▶ _The task_:
Copy all lines below that use the word "hiervoor".
━━━━━ Records provided ━━━━━
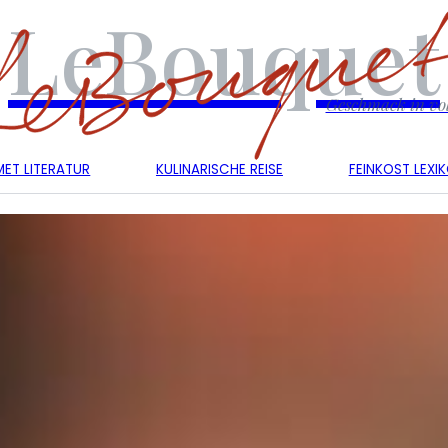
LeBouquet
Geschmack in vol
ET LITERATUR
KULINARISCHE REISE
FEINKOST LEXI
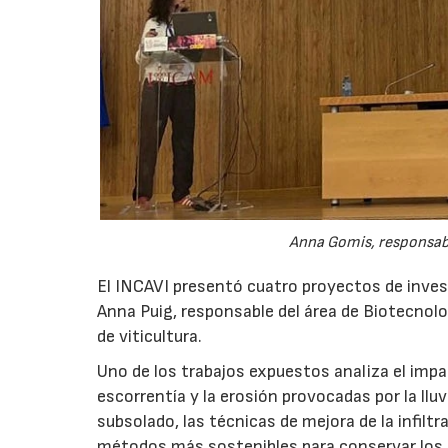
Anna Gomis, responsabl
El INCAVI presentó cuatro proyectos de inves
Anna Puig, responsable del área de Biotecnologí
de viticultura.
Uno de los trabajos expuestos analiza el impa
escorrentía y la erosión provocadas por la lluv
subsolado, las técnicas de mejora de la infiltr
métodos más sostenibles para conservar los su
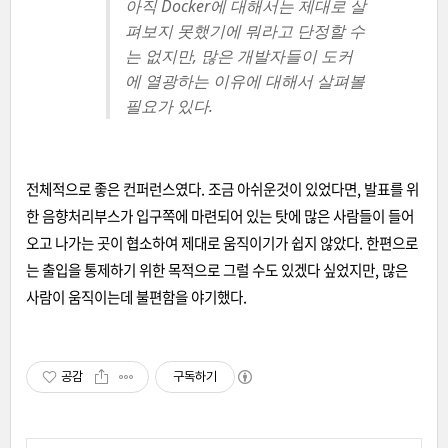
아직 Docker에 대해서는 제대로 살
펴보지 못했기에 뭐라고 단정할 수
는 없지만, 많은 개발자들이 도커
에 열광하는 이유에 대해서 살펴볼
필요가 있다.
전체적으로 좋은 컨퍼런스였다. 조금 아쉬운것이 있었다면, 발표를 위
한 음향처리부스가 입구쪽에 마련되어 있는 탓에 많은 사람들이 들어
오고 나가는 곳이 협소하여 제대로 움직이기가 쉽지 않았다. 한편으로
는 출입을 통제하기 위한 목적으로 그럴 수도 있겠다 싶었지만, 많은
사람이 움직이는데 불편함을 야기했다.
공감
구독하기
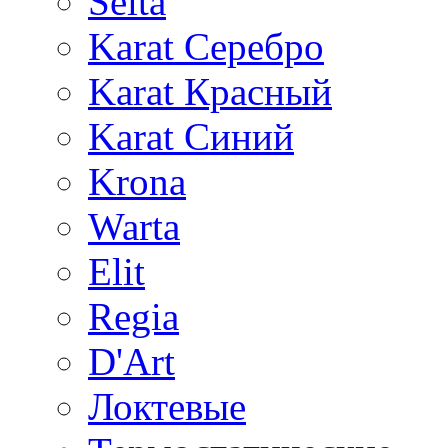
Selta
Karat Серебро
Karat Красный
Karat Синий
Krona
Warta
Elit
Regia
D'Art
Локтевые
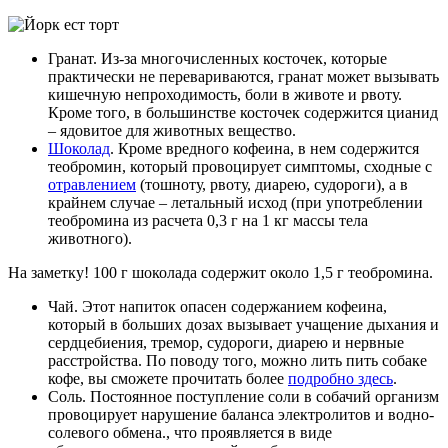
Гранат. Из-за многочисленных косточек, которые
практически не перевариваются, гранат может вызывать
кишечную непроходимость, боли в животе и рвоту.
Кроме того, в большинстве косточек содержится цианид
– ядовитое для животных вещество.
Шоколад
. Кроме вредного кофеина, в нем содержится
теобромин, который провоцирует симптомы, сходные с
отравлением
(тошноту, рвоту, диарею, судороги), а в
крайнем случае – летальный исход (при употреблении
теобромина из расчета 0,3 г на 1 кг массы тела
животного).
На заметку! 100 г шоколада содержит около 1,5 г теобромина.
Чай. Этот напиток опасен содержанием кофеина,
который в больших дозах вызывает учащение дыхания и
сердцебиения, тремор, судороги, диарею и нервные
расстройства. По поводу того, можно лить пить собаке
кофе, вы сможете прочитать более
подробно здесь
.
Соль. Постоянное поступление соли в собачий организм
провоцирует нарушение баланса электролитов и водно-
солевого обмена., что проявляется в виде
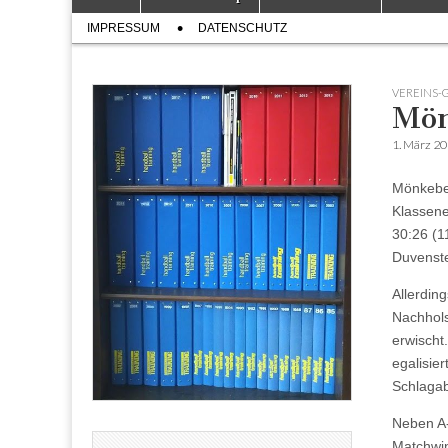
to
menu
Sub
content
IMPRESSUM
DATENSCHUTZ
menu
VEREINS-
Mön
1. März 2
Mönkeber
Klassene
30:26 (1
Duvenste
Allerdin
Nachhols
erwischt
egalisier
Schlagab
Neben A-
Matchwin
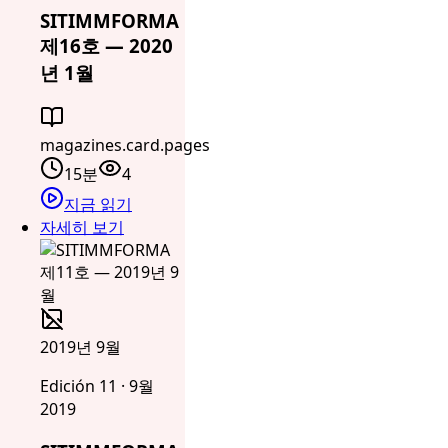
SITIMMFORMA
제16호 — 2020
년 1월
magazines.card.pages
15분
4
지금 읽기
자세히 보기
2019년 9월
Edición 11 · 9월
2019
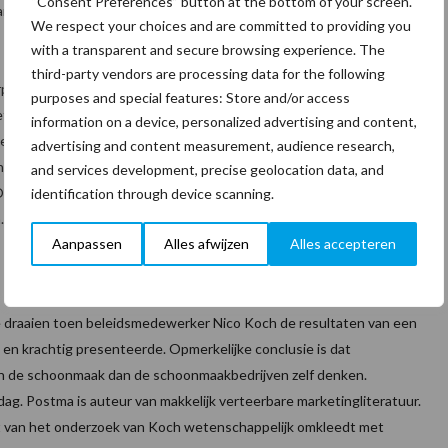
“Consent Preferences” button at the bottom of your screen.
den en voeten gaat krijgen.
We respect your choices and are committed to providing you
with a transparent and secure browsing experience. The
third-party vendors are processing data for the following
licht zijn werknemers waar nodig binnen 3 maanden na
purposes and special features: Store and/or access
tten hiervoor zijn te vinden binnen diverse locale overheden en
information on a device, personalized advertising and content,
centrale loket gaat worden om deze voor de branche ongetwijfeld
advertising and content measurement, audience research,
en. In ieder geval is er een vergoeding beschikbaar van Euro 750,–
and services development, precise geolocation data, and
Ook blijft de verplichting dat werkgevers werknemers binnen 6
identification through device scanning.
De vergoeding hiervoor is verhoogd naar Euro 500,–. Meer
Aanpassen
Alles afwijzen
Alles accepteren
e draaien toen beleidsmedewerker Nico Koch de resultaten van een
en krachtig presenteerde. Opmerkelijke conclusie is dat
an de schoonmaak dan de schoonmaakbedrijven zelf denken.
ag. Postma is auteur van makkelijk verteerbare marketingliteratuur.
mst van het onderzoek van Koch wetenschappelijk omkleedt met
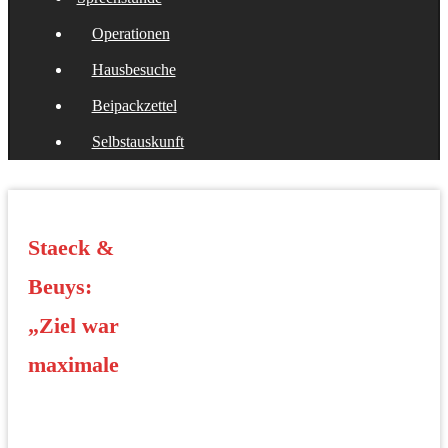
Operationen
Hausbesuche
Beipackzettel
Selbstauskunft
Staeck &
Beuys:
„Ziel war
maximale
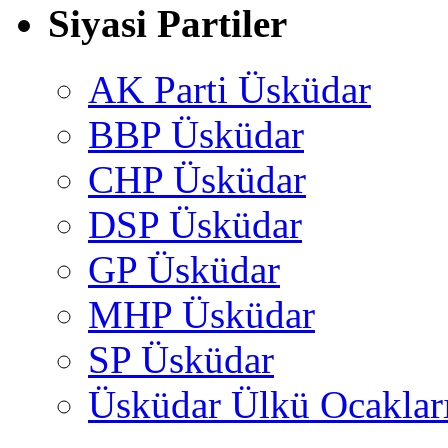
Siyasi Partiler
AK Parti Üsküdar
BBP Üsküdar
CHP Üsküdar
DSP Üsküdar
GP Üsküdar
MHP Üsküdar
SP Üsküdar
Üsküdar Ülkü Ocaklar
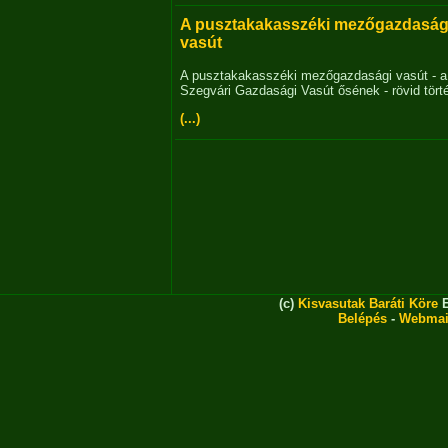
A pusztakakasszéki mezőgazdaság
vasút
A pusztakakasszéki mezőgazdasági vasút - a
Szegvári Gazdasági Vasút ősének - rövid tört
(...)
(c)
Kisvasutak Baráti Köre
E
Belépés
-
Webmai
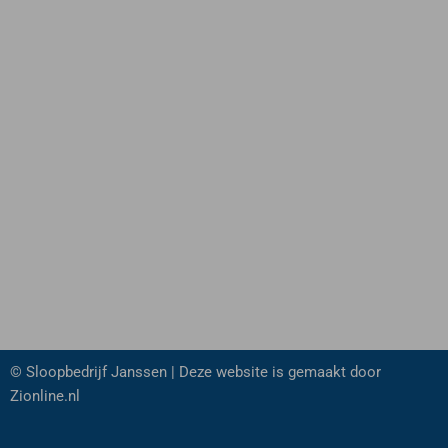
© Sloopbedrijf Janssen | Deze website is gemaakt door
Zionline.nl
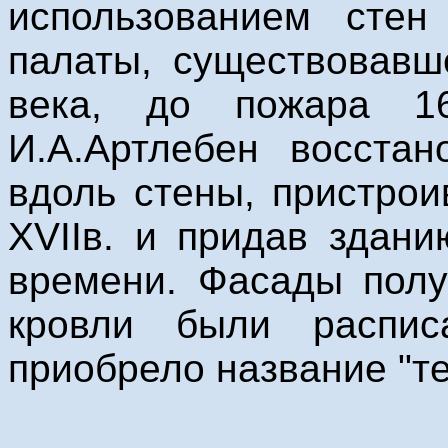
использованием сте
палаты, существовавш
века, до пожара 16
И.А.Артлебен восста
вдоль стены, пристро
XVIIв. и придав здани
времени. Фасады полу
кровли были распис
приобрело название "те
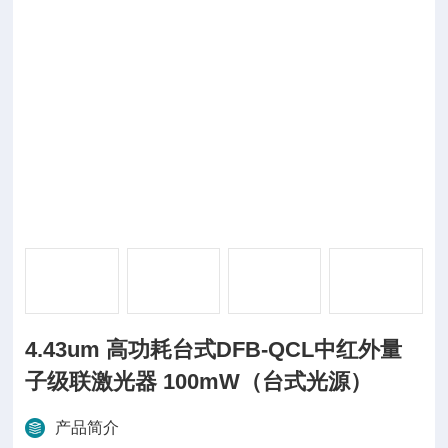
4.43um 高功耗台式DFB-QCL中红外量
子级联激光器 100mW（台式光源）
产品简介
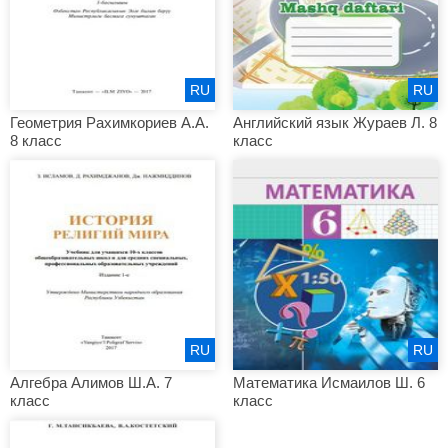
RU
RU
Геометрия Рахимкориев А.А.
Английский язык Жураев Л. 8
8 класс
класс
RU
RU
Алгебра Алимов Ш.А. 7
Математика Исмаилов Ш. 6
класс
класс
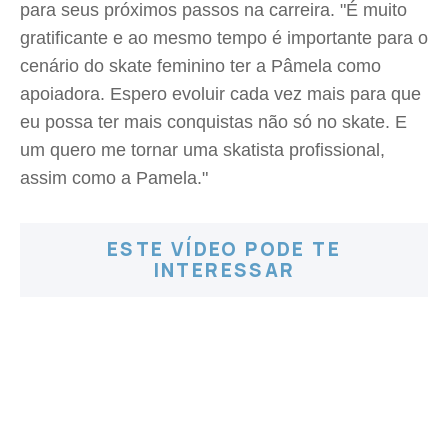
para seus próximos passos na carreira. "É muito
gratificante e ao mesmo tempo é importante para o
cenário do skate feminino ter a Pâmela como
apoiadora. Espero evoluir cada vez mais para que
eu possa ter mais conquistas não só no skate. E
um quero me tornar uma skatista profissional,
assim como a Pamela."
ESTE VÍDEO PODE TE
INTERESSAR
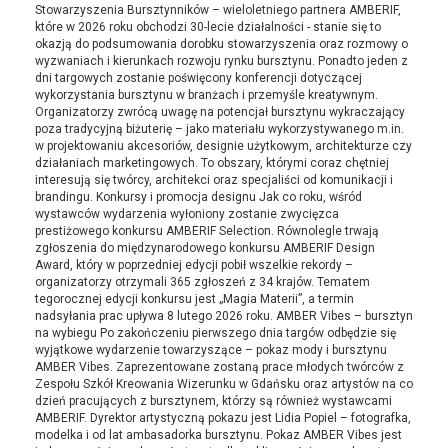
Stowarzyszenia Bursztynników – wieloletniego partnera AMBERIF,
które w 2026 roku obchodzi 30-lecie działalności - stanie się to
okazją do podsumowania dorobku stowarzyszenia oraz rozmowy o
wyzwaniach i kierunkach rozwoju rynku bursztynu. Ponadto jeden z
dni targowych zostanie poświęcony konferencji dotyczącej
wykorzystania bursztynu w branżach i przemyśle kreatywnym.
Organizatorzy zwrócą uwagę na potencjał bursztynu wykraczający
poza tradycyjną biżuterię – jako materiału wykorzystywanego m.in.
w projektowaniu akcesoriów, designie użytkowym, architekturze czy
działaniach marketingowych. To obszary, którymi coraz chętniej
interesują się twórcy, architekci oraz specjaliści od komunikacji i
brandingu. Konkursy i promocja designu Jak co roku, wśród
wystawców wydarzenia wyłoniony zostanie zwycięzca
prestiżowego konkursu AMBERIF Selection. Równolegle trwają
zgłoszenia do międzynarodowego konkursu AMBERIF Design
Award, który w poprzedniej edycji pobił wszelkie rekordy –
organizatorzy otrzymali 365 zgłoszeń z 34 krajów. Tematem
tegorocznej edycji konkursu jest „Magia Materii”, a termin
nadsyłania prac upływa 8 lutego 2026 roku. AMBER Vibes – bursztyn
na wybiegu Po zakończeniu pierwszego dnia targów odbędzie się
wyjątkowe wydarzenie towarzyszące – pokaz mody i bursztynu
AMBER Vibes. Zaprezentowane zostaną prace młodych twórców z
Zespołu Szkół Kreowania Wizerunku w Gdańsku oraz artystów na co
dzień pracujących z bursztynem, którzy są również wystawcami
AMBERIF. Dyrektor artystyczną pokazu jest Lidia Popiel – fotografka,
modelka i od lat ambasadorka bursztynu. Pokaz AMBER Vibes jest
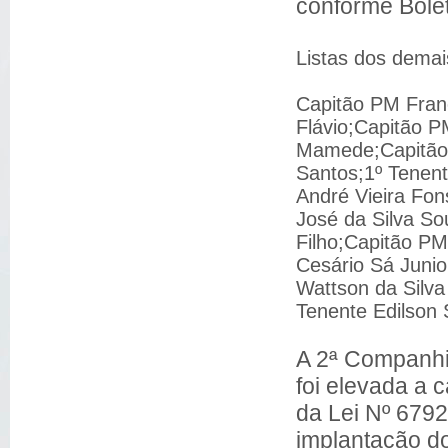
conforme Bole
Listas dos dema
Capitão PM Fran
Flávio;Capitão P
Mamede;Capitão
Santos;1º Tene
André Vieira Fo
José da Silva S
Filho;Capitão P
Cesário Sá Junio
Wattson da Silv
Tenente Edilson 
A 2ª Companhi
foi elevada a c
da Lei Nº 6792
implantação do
━━━━━
▶ _Answer_:
tten hiervoor zijn te vinden binnen diverse locale overheden en
De vergoeding hiervoor is verhoogd naar Euro 500,–. Meer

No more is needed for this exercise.